MCPMark
MCPMark is a comprehensive, stress-testing MCP benchmark designed to evaluate model and agent capabilities in real-world MCP use.
What is MCPMark?
MCPMark is a Model Context Protocol (MCP) server that allows AI assistants like Claude, Cursor, and VS Code to mcpmark is a comprehensive, stress-testing mcp benchmark designed to evaluate model and agent capabilities in real-world mcp use.
MCPMark is a comprehensive, stress-testing MCP benchmark designed to evaluate model and agent capabilities in real-world MCP use.
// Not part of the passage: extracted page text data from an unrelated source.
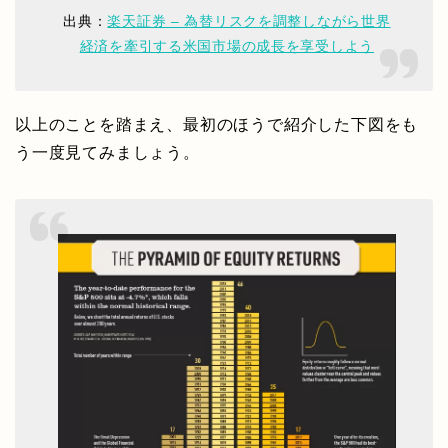
出典：
楽天証券 – 為替リスクを調整しながら世界
経済を牽引する米国市場の成長を享受しよう
以上のことを踏まえ、最初のほうで紹介した下図をも
う一度見てみましょう。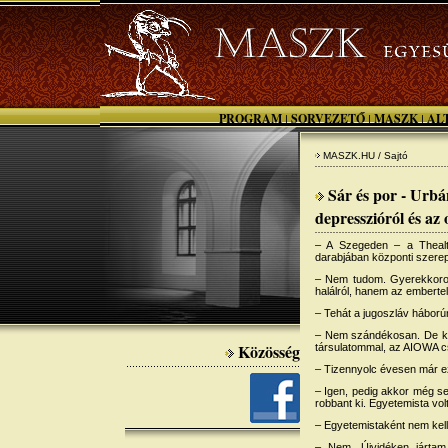
PROGRAM
SORVEZETŐ
MASZK
AL
|
|
|
MASZK.HU / Sajtó
Sár és por - Urbá
depresszióról és az 
– A Szegeden – a Thealte
darabjában központi szerep
– Nem tudom. Gyerekkoromb
halálról, hanem az embertel
– Tehát a jugoszláv háború
– Nem szándékosan. De két
Közösség
társulatommal, az AIOWA cso
– Tizennyolc évesen már ez
– Igen, pedig akkor még se
robbant ki. Egyetemista vol
– Egyetemistaként nem kell
– Nem. Újvidéken jártam 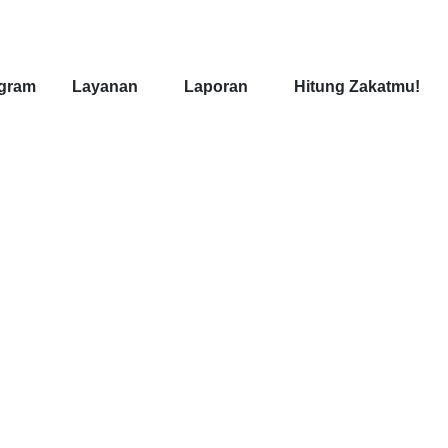
gram
Layanan
Laporan
Hitung Zakatmu!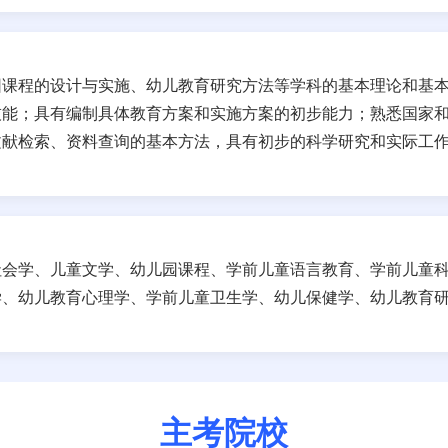
园课程的设计与实施、幼儿教育研究方法等学科的基本理论和基
技能；具有编制具体教育方案和实施方案的初步能力；熟悉国家
文献检索、资料查询的基本方法，具有初步的科学研究和实际工
社会学、儿童文学、幼儿园课程、学前儿童语言教育、学前儿童
学、幼儿教育心理学、学前儿童卫生学、幼儿保健学、幼儿教育
主考院校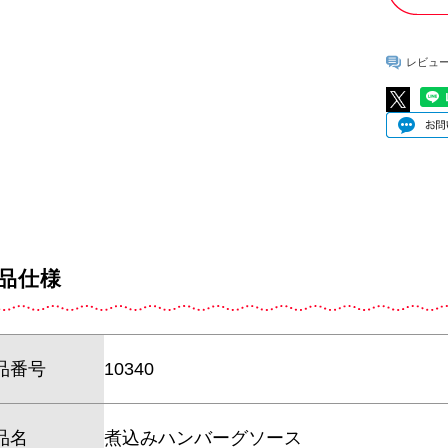
レビュ
品仕様
品番号
10340
品名
煮込みハンバーグソース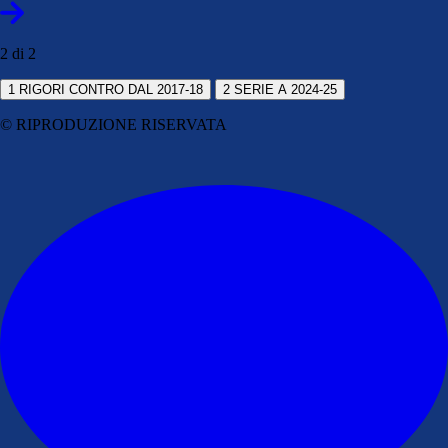
2 di 2
1
RIGORI CONTRO DAL 2017-18
2
SERIE A 2024-25
© RIPRODUZIONE RISERVATA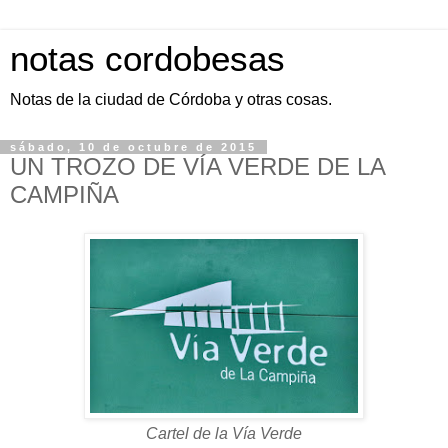
notas cordobesas
Notas de la ciudad de Córdoba y otras cosas.
sábado, 10 de octubre de 2015
UN TROZO DE VÍA VERDE DE LA
CAMPIÑA
Cartel de la Vía Verde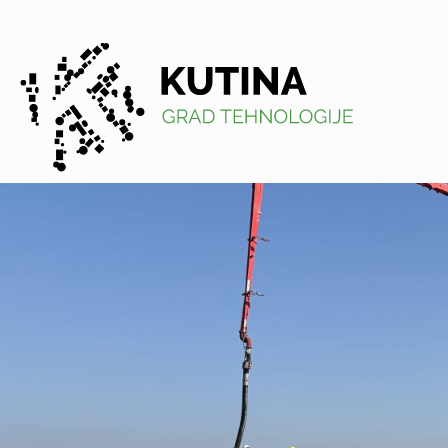
Kutina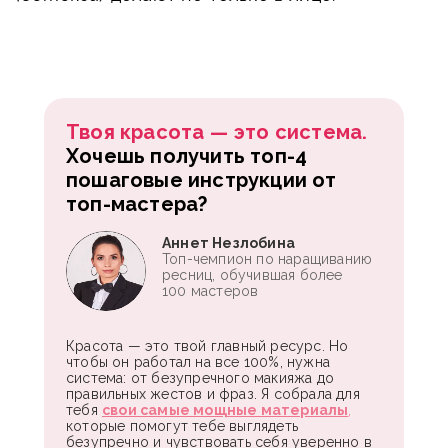
Твоя красота — это система.
Хочешь получить топ-4
пошаговые инструкции от
топ-мастера?
Аннет Незлобина
Топ-чемпион по наращиванию
ресниц, обучившая более
100 мастеров
Красота — это твой главный ресурс. Но
чтобы он работал на все 100%, нужна
система: от безупречного макияжа до
правильных жестов и фраз. Я собрала для
тебя
свои самые мощные материалы
,
которые помогут тебе выглядеть
безупречно и чувствовать себя уверенно в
This server falls under the Analytics category on MCPgee, the world's largest MCP server directory with 33,000+ servers.
Features
- MCPMark is a comprehensive, stress-testing MCP benchmark des
Use Cases
Maintainer
Works with
Installation
Manual Installation
npx mcpmarkConfiguration
Configuration Details
claude_desktop_config.json
Performance
Response Metrics
Resource Usage
How to Set Up and Use MCPMark
MCPMark is a comprehensive stress-testing benchmark suite designed to evaluate the real-world tool-use capabilities of LLM agents against actual MCP servers. It covers five MCP service categories — Notion, GitHub, Filesystem, Postgres, and Playwright — with 127 standard tasks and 50 easier tasks, enabling rigorous pass@k and pass^k measurements. Teams use MCPMark to compare models, validate agent frameworks, and identify failure modes in MCP tool-calling behavior before production deployment.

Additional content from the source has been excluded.